Todo estaba planeado: cómo Paris Hilton intentó convertirse en la Marilyn del siglo XXI a nuestra costa
La empresaria, modelo y bisnieta del magnate hotelero Conrad Hilton reescribe su vida en ‘Paris: The Memoir’. Una ‘autobiografía’ en la que la novelista Joni Rodgers ha conseguido dotar a su peripecia vital de una narrativa, un sentido y un propósito
Las memorias de Paris Hilton arrancan con una epifanía aérea. La heredera acaba de cumplir 21 años y lo celebra saltando en paracaídas sobre el desierto de Nevada. Sufre, por supuesto, una resaca diabólica tras más de 48 horas de juerga inmisericorde en alguno de los antros más exclusivos del planeta.
Mientras su cuerpo rebosante de burbujas de Moët & Chandon se precipita al vacío sacudido por el viento, Paris se siente “frágil”. Piensa fugazmente en que acaba de disfrutar de la fiesta de cumpleaños más salvaje “desde María Antonieta” y se le ocurre que tal vez sea este un buen momento para morir, para que la mota de polvo galáctico que el mundo conoce como Paris Hilton se disgregue y se disuelva en la eternidad.
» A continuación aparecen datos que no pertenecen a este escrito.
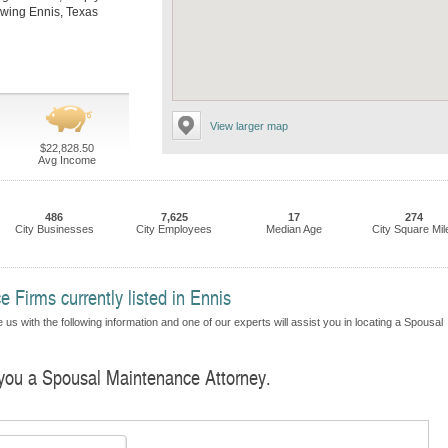
llowing Ennis, Texas
View larger map
$22,828.50
Avg Income
486
7,625
17
274
City Businesses
City Employees
Median Age
City Square Mil
Firms currently listed in Ennis
us with the following information and one of our experts will assist you in locating a Spousal
d you a Spousal Maintenance Attorney.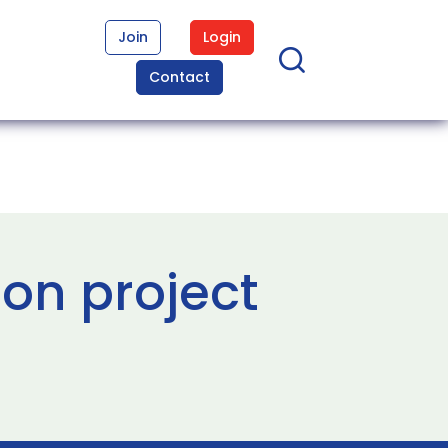
Join
Login
Contact
ion project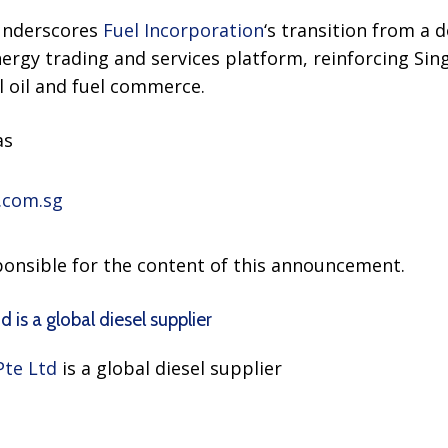
 underscores
Fuel Incorporation
‘s transition from a 
nergy trading and services platform, reinforcing Sing
l oil and fuel commerce.
as
.com.sg
sponsible for the content of this announcement.
 is a global diesel supplier
Pte Ltd
is a global diesel supplier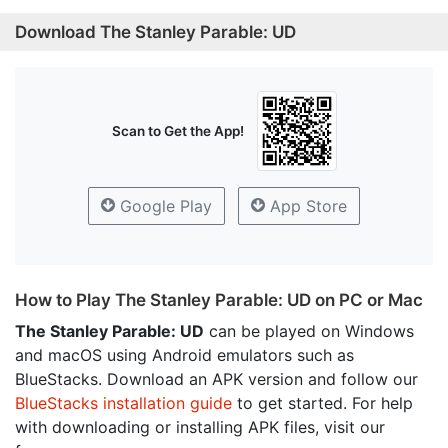
Download The Stanley Parable: UD
Scan to Get the App!
Google Play
App Store
How to Play The Stanley Parable: UD on PC or Mac
The Stanley Parable: UD
can be played on Windows
and macOS using Android emulators such as
BlueStacks. Download an APK version and follow our
BlueStacks installation guide
to get started. For help
with downloading or installing APK files, visit our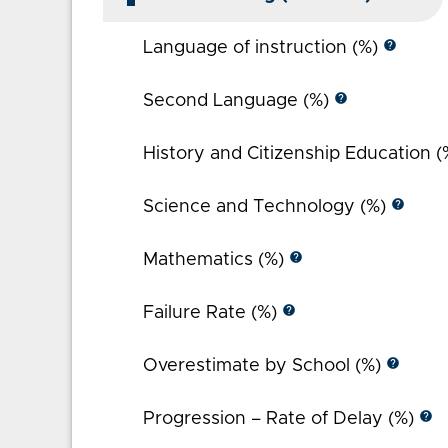
help
Language of instruction (%)
help
Second Language (%)
History and Citizenship Education 
help
Science and Technology (%)
help
Mathematics (%)
help
Failure Rate (%)
help
Overestimate by School (%)
help
Progression – Rate of Delay (%)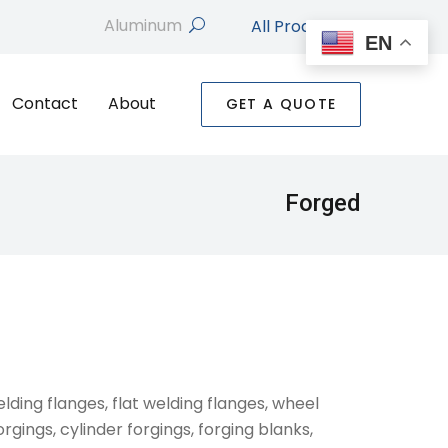
All Products
search
EN
Contact
About
GET A QUOTE
Forged
elding flanges, flat welding flanges, wheel
orgings, cylinder forgings, forging blanks,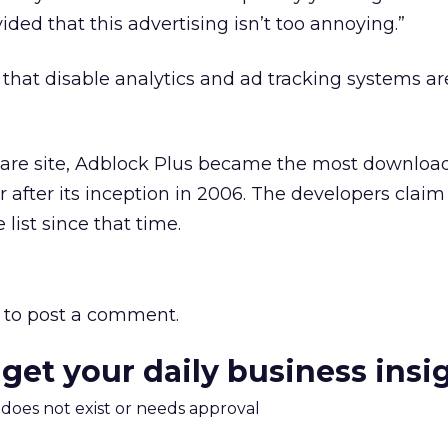
vided that this advertising isn’t too annoying.”
e that disable analytics and ad tracking systems ar
ware site, Adblock Plus became the most download
 after its inception in 2006. The developers claim 
 list since that time.
to post a comment.
 get your daily business insi
m does not exist or needs approval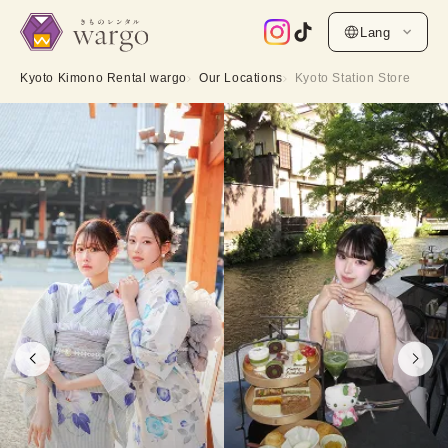
Lang
Kyoto Kimono Rental wargo
Our Locations
Kyoto Station Store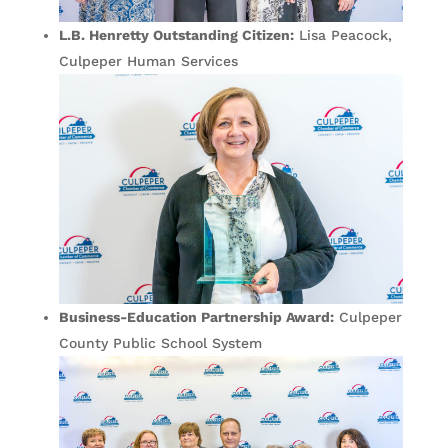
L.B. Henretty Outstanding Citizen:
Lisa Peacock,
Culpeper Human Services
Business-Education Partnership Award:
Culpeper
County Public School System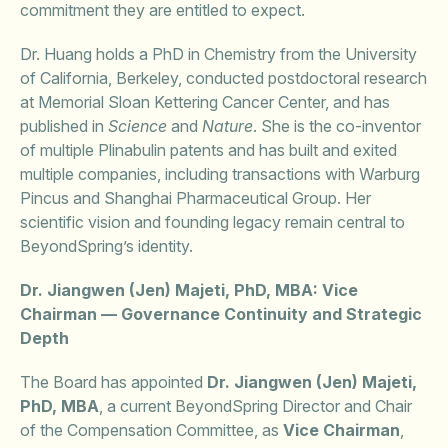
commitment they are entitled to expect.
Dr. Huang holds a PhD in Chemistry from the University
of California, Berkeley, conducted postdoctoral research
at Memorial Sloan Kettering Cancer Center, and has
published in
Science
and
Nature
. She is the co-inventor
of multiple Plinabulin patents and has built and exited
multiple companies, including transactions with Warburg
Pincus and Shanghai Pharmaceutical Group. Her
scientific vision and founding legacy remain central to
BeyondSpring’s identity.
Dr. Jiangwen (Jen) Majeti, PhD, MBA: Vice
Chairman — Governance Continuity and Strategic
Depth
The Board has appointed
Dr. Jiangwen (Jen) Majeti,
PhD, MBA
, a current BeyondSpring Director and Chair
of the Compensation Committee, as
Vice Chairman
,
A continuación, el paracaídas se abre y ella se descubre flotando en el aire gélido del amanecer “como un diamante colgado de una delicada cadena de plata”, en uno de esos instantes de goce supremo que el dinero (sí) puede comprar.
El recuerdo es de la propia Hilton. La metáfora y el rapto de misticismo, con toda probabilidad, cabe atribuírselos a la novelista Joni Rodgers, que ha ejercido de escritora en la sombra o, como dice Peter Conrad en The Guardian, de “ventrílocua” de la estrella. Rodgers, conviene decirlo de entrada, ha hecho un trabajo formidable. Más allá de hallazgos verbales de mejor o peor gusto, ha conseguido dotar a la peripecia vital de Hilton de una narrativa, un sentido y un propósito, que es lo que las multinacionales piden cuando recurren a un profesional para que les escriba una memoria de empresa.
Un plan (muy) sutil
Gracias a ese esfuerzo de decantado y reelaboración de la sustancia autobiográfica, Paris: The Memoir es un libro que merece la pena leer. Y no porque contenga grandes revelaciones, dado que casi todo lo sustancial, de los abusos sexuales y psicológicos de los que fue objeto en la infancia a la traumática desaparición de su chihuahua, Diamond Baby, ya lo ha contado Hilton en las entrevistas promocionales que van a convertir el artefacto editorial en un best seller.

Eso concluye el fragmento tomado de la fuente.